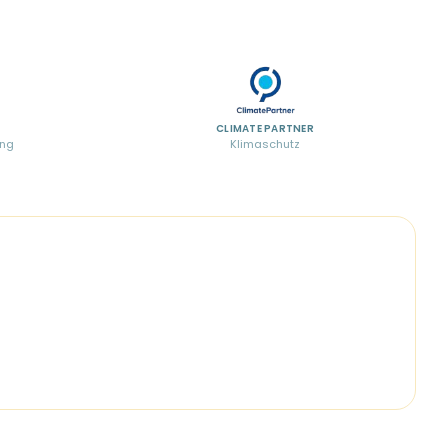
CLIMATE PARTNER
ung
Klimaschutz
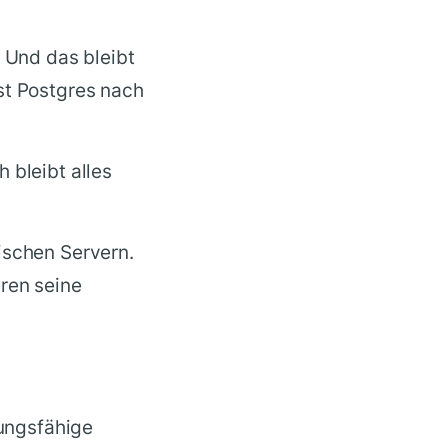
. Und das bleibt
st Postgres nach
 bleibt alles
ischen Servern.
ren seine
tungsfähige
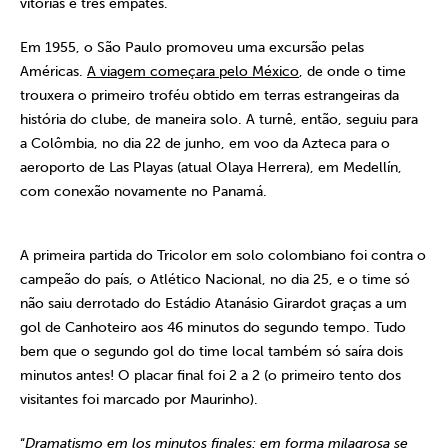
vitórias e três empates.
Em 1955, o São Paulo promoveu uma excursão pelas
Américas.
A viagem começara pelo México
, de onde o time
trouxera o primeiro troféu obtido em terras estrangeiras da
história do clube, de maneira solo. A turnê, então, seguiu para
a Colômbia, no dia 22 de junho, em voo da Azteca para o
aeroporto de Las Playas (atual Olaya Herrera), em Medellín,
com conexão novamente no Panamá.
A primeira partida do Tricolor em solo colombiano foi contra o
campeão do país, o Atlético Nacional, no dia 25, e o time só
não saiu derrotado do Estádio Atanásio Girardot graças a um
gol de Canhoteiro aos 46 minutos do segundo tempo. Tudo
bem que o segundo gol do time local também só saíra dois
minutos antes! O placar final foi 2 a 2 (o primeiro tento dos
visitantes foi marcado por Maurinho).
“
Dramatismo em los minutos finales: em forma milagrosa se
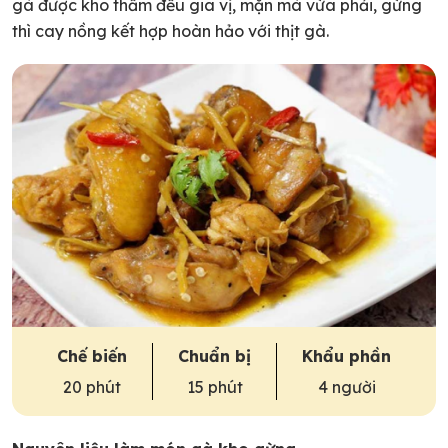
gà được kho thấm đều gia vị, mặn mà vừa phải, gừng
thì cay nồng kết hợp hoàn hảo với thịt gà.
Chế biến
Chuẩn bị
Khẩu phần
20 phút
15 phút
4 người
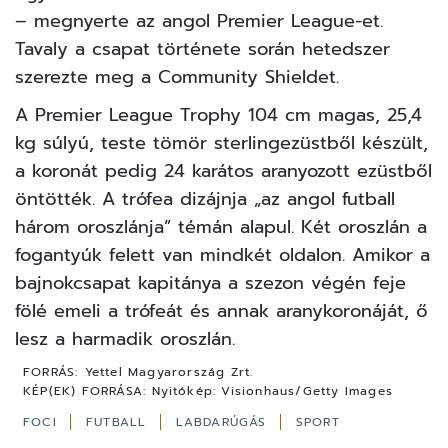
– megnyerte az angol Premier League-et.
Tavaly a csapat története során hetedszer
szerezte meg a Community Shieldet.
A Premier League Trophy 104 cm magas, 25,4
kg súlyú, teste tömör sterlingezüstből készült,
a koronát pedig 24 karátos aranyozott ezüstből
öntötték. A trófea dizájnja „az angol futball
három oroszlánja” témán alapul. Két oroszlán a
fogantyúk felett van mindkét oldalon. Amikor a
bajnokcsapat kapitánya a szezon végén feje
fölé emeli a trófeát és annak aranykoronáját, ő
lesz a harmadik oroszlán.
FORRÁS:
Yettel Magyarország Zrt.
KÉP(EK) FORRÁSA:
Nyitókép: Visionhaus/Getty Images
FOCI
FUTBALL
LABDARÚGÁS
SPORT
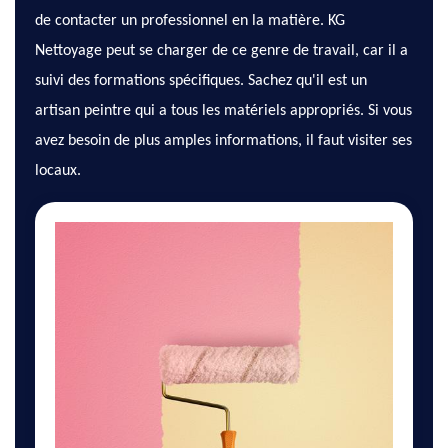
de contacter un professionnel en la matière. KG
Nettoyage peut se charger de ce genre de travail, car il a
suivi des formations spécifiques. Sachez qu'il est un
artisan peintre qui a tous les matériels appropriés. Si vous
avez besoin de plus amples informations, il faut visiter ses
locaux.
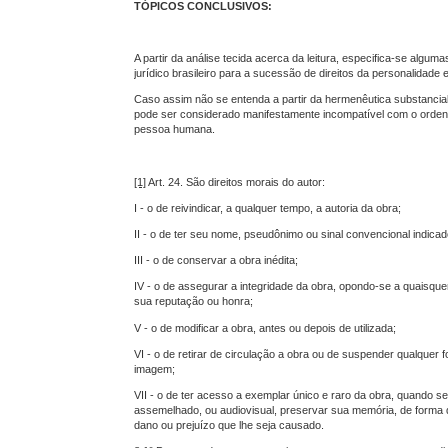
TÓPICOS CONCLUSIVOS:
A partir da análise tecida acerca da leitura, especifica-se alg
jurídico brasileiro para a sucessão de direitos da personalidade e d
Caso assim não se entenda a partir da hermenêutica substancialist
pode ser considerado manifestamente incompatível com o orden
pessoa humana.
[1]
Art. 24. São direitos morais do autor:
I - o de reivindicar, a qualquer tempo, a autoria da obra;
II - o de ter seu nome, pseudônimo ou sinal convencional indica
III - o de conservar a obra inédita;
IV - o de assegurar a integridade da obra, opondo-se a quaisque
sua reputação ou honra;
V - o de modificar a obra, antes ou depois de utilizada;
VI - o de retirar de circulação a obra ou de suspender qualquer f
imagem;
VII - o de ter acesso a exemplar único e raro da obra, quando s
assemelhado, ou audiovisual, preservar sua memória, de forma 
dano ou prejuízo que lhe seja causado.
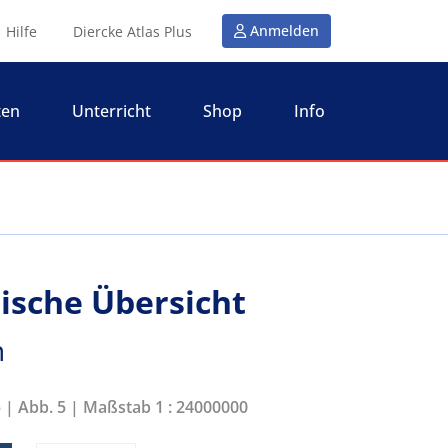
Anmelden
Hilfe
Diercke Atlas Plus
ten
Unterricht
Shop
Info
tische Übersicht
n
5 | Abb. 5 | Maßstab 1 : 24000000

######

▶ THE PROBLEM: The word "Premier" may turn up on some lines of these records; say how many, with no other words.

▶ ANSWER FOR THIS EXERCISE: 2